■ Task description:
Select and copy out every line in the records containing "ATSC".

■ The records:
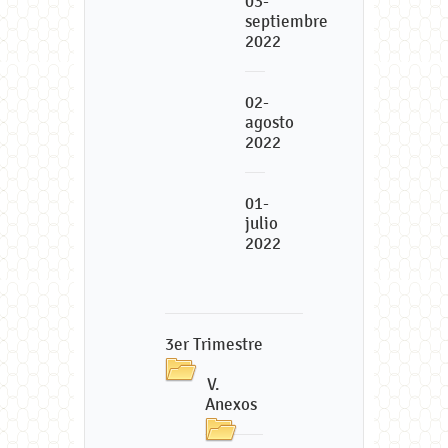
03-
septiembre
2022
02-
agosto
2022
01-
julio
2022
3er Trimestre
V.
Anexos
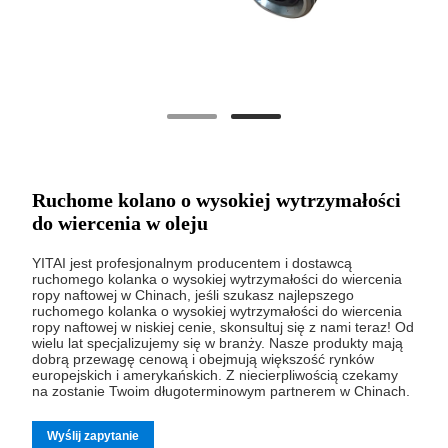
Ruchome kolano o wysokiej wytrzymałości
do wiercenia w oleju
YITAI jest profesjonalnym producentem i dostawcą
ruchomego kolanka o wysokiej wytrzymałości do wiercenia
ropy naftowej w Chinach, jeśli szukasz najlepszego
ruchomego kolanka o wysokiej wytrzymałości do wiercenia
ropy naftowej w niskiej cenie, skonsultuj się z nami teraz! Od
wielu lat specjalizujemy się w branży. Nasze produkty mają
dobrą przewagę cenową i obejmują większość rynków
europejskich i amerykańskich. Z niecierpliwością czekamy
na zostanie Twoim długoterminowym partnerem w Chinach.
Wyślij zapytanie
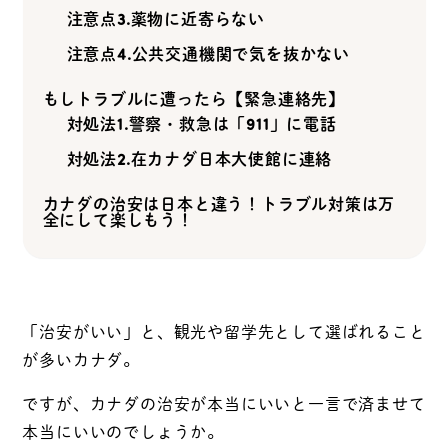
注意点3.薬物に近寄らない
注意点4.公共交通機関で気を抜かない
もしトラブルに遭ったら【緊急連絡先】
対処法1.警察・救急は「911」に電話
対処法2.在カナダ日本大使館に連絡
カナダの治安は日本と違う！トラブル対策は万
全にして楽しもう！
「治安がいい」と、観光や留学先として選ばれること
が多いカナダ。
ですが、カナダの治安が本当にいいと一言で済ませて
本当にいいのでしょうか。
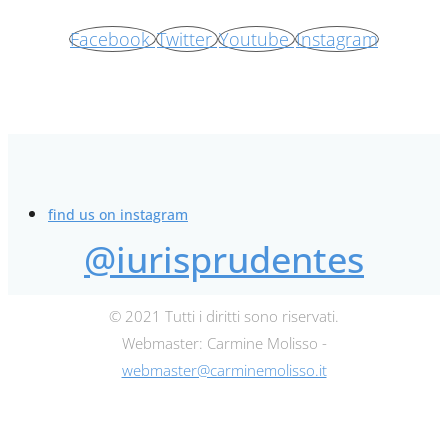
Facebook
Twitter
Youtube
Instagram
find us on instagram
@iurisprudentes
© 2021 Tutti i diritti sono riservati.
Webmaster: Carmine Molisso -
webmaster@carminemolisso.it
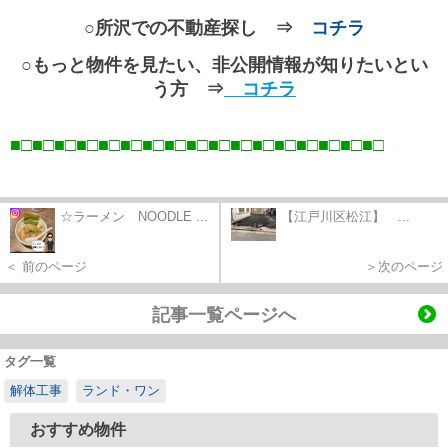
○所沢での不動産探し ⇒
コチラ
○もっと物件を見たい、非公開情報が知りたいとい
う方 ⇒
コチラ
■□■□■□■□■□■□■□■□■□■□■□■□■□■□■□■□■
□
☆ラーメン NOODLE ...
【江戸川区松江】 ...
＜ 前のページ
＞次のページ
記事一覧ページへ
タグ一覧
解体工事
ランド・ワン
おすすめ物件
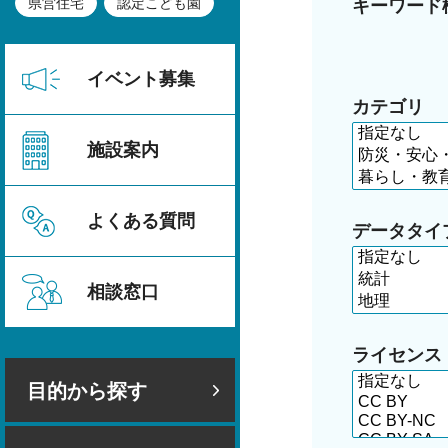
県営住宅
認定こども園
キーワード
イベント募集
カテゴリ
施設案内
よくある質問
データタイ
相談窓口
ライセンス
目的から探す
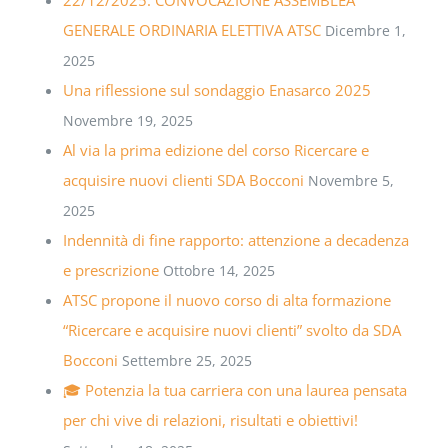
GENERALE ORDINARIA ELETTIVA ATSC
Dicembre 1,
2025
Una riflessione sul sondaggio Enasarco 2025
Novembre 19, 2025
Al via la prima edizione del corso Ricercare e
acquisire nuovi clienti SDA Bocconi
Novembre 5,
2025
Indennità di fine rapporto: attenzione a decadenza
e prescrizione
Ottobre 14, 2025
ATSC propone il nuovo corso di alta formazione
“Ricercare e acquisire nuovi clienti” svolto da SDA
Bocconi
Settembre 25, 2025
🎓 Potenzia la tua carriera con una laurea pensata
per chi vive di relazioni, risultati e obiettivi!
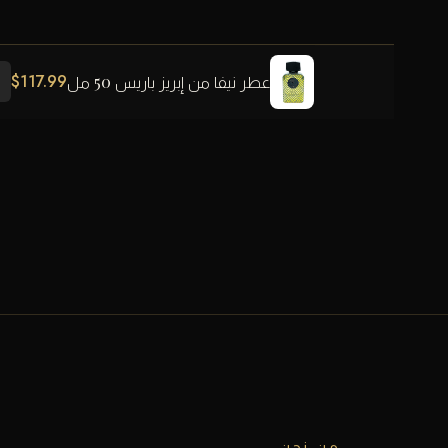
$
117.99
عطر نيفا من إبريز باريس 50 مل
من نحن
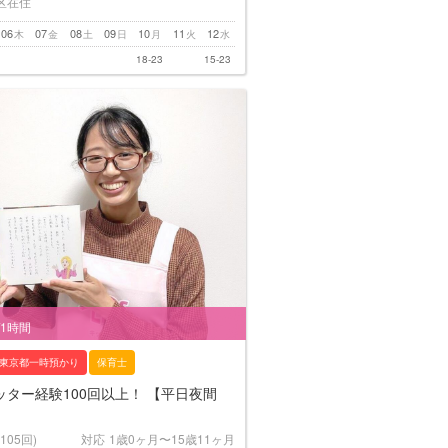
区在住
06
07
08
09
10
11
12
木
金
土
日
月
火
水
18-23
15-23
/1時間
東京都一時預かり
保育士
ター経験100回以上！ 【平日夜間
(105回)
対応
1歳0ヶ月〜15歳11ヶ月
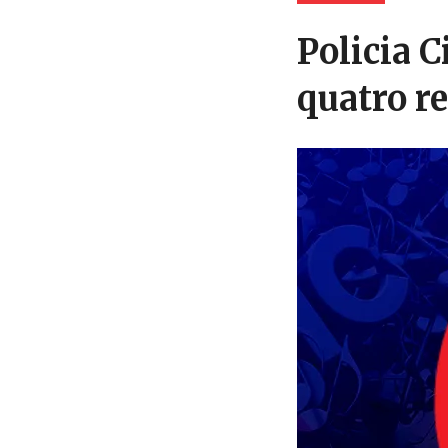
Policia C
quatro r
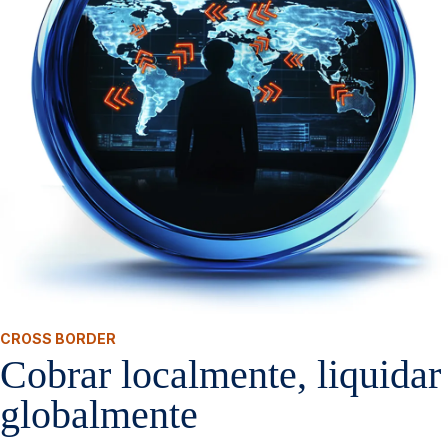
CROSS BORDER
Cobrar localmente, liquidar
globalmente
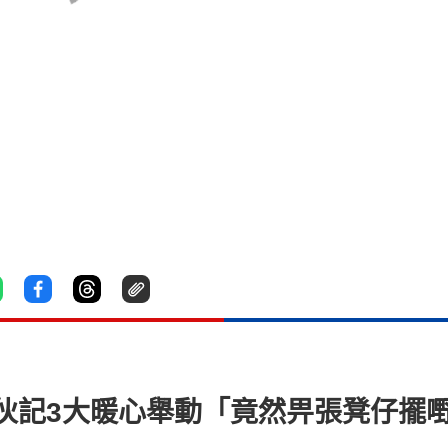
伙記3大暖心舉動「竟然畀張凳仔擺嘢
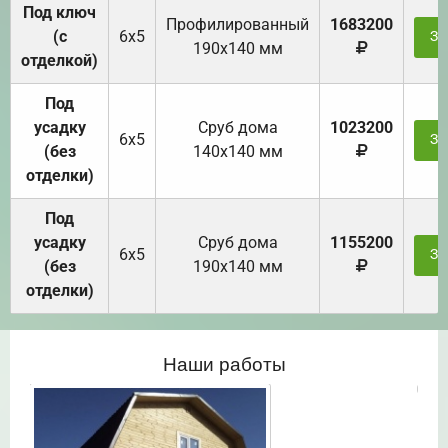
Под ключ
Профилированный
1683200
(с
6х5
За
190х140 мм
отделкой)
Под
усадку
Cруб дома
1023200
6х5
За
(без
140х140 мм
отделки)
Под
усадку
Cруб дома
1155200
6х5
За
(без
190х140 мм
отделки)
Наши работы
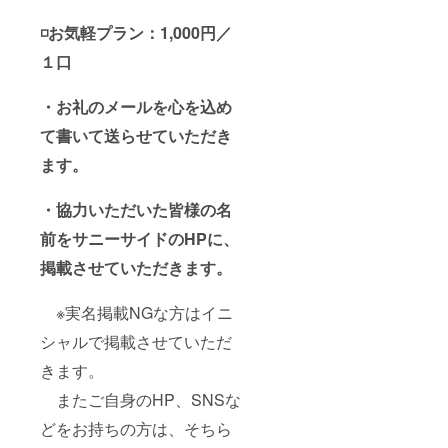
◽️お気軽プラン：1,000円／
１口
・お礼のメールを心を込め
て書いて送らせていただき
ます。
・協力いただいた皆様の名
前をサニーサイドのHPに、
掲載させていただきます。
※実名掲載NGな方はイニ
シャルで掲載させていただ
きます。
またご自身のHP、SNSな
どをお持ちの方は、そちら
==
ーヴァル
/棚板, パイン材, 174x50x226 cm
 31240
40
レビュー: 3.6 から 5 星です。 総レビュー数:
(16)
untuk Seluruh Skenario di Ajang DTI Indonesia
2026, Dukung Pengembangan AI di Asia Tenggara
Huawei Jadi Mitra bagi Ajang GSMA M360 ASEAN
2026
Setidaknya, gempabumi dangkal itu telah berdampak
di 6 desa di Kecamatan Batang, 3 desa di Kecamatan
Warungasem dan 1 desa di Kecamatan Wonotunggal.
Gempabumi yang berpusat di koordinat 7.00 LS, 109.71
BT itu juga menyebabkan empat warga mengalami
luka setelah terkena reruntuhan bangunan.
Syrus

■ Answer section:
GENERALE ORDINARIA ELETTIVA ATSC
ATSC propone il nuovo corso di alta formazione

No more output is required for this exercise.